A CIDADANIA, A EDUCAÇÃO E O ÓBVIO QUE NÃO É ÓBVIO

Mais uma IMPORTANTE e PEDAGÓGICA contribuição para o nosso trabalho de MOBILIZAÇÃO PARA A CIDADANIA E QUALIDADE vem de artigo publicado no Jornal ESTADO DE MINAS, edição de 13 de fevereiro de 2010, Caderno PENSARBRASIL, páginas 6 a 9, de autoria de CLÁUDIO DE MOURA CASTRO, que é economista com mestrado pela Universidade de Yale e pós-doutorado pela Universidade de Vanderbilt. Foi diretor-geral da Capes e chefe da Divisão de Programas Sociais do BID. Atualmente, é presidente do Conselho Consultivo das Faculdades Pitágoras, cujo trabalho merece INTEGRAL transcrição:

“DOSSIÊ EDUCAÇÃO

O ÓBVIO QUE NÃO É ÓBVIO


CONTRADIÇÕES DE UM PAÍS QUE PRIORIZOU O ENSINO SUPERIOR ANTES DA FORMAÇÃO BÁSICA REDUNDAM EM BAIXA QUALIDADE E COBRAM MAIOR INVESTIMENTO ESTATAL

A palavra “óbvio” esconde uma contradição em termos. Digo: “É obvio que a prioridade deveria ser para o ensino fundamental”. Mas, obviamente, não é óbvio. Se fosse realmente óbvio, não precisaria dizer que é óbvio. Quando dizemos que algo é óbvio, é justamente porque não o é. De fato, tal é o caso com o ensino fundamental. Obviamente, deveria ser a primeira e única prioridade. Mas não é.
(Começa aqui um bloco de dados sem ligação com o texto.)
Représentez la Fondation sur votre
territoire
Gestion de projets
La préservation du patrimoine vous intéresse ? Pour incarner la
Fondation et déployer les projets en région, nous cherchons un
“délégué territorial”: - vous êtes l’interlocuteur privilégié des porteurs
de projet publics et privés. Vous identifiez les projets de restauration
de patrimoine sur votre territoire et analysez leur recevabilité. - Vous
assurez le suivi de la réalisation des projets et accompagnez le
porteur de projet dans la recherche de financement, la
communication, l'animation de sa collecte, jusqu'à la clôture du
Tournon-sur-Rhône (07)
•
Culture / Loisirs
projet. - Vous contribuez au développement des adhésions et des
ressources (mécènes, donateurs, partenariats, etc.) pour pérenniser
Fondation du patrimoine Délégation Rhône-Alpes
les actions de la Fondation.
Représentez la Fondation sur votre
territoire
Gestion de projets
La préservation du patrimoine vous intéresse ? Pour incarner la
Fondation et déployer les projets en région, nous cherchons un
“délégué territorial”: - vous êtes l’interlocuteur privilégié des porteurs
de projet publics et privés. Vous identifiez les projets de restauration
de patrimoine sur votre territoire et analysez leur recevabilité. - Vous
É péssima a qualidade do nosso ensino fundamental. Há indicadores que documentam de forma indisputável a sua fragilidade. Além disso, passou muito tempo antes que conseguíssemos matricular na escola toda a faixa etária de 7 a 10 anos.
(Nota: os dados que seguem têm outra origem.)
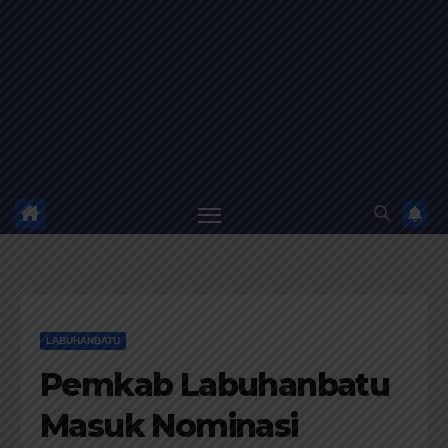
LABUHANBATU
Pemkab Labuhanbatu
Masuk Nominasi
Nosso ensino fundamental tinha um papel subalterno em nossa sociedade. Mas isso pouco nos prejudicava, diante do parque produtivo brasileiro, onde se podia produzir razoavelmente bem com uma força de trabalho minimamente educada. Hoje isso é impossível.

Quais são as prováveis causas da má qualidade da sala de aula? De que fraquezas congênitas padecem as escolas?

Há uma grande lista de mazelas. Não obstante, o maior obstáculo impedindo a melhoria da qualidade é a percepção, por parte da sociedade brasileira, de que a escola está bem. Os pais querem vagas, o sistema oferece vagas para todos. Os pais não percebem deficiência graves na qualidade. Não há crise. Não há uma dinâmica que impulsione o sistema a vencer as barreiras que impedem a melhoria da qualidade.

DESENCONTROS DE UMA SOCIEDADE ELITISTA

O Brasil tem uma trajetória educacional surpreendente. Já foi medíocre em todos os azimutes. De fato, em matéria de educação, por mais de quatro séculos, o país teve pouco ou quase nada a mostrar.

Curiosamente, os primeiros grandes saltos começaram pelo topo do edifício. Crescemos e fizemos bonito no alto da pirâmide. Avançamos na pós-graduação e na ciência, antes de cuidar dos alicerces.

Vale a pena uma olhada rápida na nossa trajetória recente na ciência. Faz algum tempo foi feita uma busca sistemática nos periódicos internacionais indexados. Na década de 1950 não havia um só artigo de pesquisadores brasileiros publicados em periódicos científicos de primeira linha. Somente a USP escapava desse perfil de mediocridade.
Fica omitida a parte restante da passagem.